ABSTRACT
The efficacy of Anomaly Detection (AD) sensors depends heavily on the
quality of the data used to train them. Artificial or contrived
training data may not provide a realistic view of the deployment
environment. Most realistic data sets are dirty; that is, they
contain a number of attacks or anomalous events. The size of these
high-quality training data sets makes manual removal or labeling of
attack data infeasible. As a result, sensors trained on this data can
miss attacks and their variations. We propose extending the training
phase of AD sensors (in a manner agnostic to the underlying AD
algorithm) to include a sanitization phase.

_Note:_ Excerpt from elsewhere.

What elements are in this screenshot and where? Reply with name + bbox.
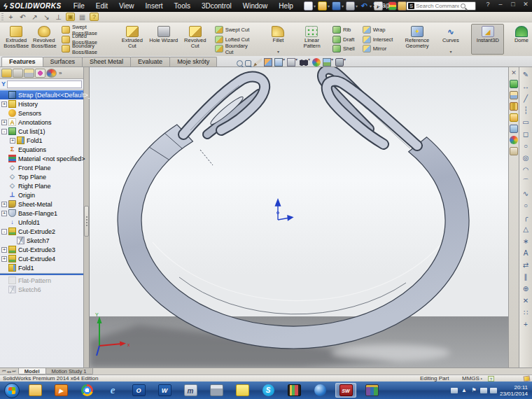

This phase generates multiple models conditioned on small slices of
the training data. We use these 'micro-models' to produce
provisional labels for each training input, and we combine the
micro-models in a voting scheme to determine which parts of the
training data may represent attacks. Our results suggest that this
phase automatically and significantly improves the quality of
unlabeled training data by making it as 'attack-free' and
'regular' as possible in the absence of absolute ground truth. We
also show how a collaborative approach that combines models from
different networks or domains can further refine the sanitization
process to thwart targeted training or mimicry attacks against a
single site.
(This is joined work with Gabriela F. Cretu, Michael E. Locasto,
Salvatore J. Stolfo, and Angelos D. Keromytis.)
BIOGRAPHY
Angelos Stavrou is Assistant Professor in the Department of Computer Science and a member of the Center for Secure Information Systems at George Mason University, Fairfax, Virginia. He received his M.Sc. in Electrical Engineering, M.Phil. and Ph.D. (with distinction) in Computer Science all from Columbia University. He also holds an M.Sc. in theoretical Computer Science from University of Athens, and a B.Sc. in Physics with distinction from University of Patras, Greece. His current research interests include security for distributed systems, network reliability, anonymity, and statistical inference with a focus on building and deploying large-scale systems.